The Tour de France is huge at my house. My son, Alex, is a competitive cyclist, so we enjoy following the Tour and all its colorful drama. Chills, spills — you name it! Every year the Tour starts off with a bang and a raft of surprises. You never know who will touch someone else’s wheel and take a tumble or hit a slick patch of road and miraculously manage to stay upright. Cycling is one of the most exciting and dangerous sports around.
Just today, the 2013 Tour winner took a fall. He hopped back on his bike, but it’s likely that he’s in for a rough few days. One of the commentators covering the Tour asked Christian van de Velde, a former Tour rider himself, what someone thinks about when they take a fall. Are they thinking about how badly they’re hurt? Are they dreaming of getting back to the hotel and taking it easy?
Christian had a great answer: When someone falls, he said they “think forward.” By this he meant, they immediately start thinking ahead: What will it take for me to regain my rhythm? How can I recover, here and now? What’s the next obstacle on the road I need to be alert to? In other words, instead of dwelling on an error in judgment they might have made or someone else’s mistake and the difficulties it’s caused for them, they immediately shift into a proactive, problem-solving mode. As elite athletes, Tour riders know that setbacks come with the territory and that they have to be managed strategically in order to minimize their impact. With three weeks of cycling, it’s possible to recover, regroup, and even triumph – if they stay focused on what’s ahead and on their overall target.

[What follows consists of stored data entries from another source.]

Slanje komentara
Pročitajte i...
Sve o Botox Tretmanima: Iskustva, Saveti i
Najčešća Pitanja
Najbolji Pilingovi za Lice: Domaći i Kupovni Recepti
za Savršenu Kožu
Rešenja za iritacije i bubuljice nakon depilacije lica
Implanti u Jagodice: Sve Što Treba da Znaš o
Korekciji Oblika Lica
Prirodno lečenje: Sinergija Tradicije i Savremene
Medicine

How can we apply this approach to our writing life? Here are a few ideas:
When we hit a writing roadblock, instead of falling into the Slough of Despond, we can quickly “think forward” and strategize about ways to regain our rhythm and momentum. We might shift to another chapter or scene of the same project – or set the project aside for the moment and work on something else. We might create a “mind map” for the scene or chapter that we see to be stuck on and see if a word or phrase crops of that triggers a new idea or pathway.
When we encounter a rejection, instead of letting it assault our confidence and slow our pace, we can “think forward” – and consider how we can use the feedback we’ve gotten. What can we extract from a turndown that might be useful? Is there a pattern in the kind of comments we’re receiving? If so, what weakness does it point to – and what steps can we take to address it?
When we’re in the midst of a revision, instead of feeling overwhelmed by all the work ahead of us, we can “think forward” – and regain the focus and purpose we drew on to get through a draft. We can find a revision rhythm that enables us to make steady progress and we can envision the long-term goal that we want to accomplish.
If you hit an obstacle today, why not respond like an elite athlete? Think forward – and write on!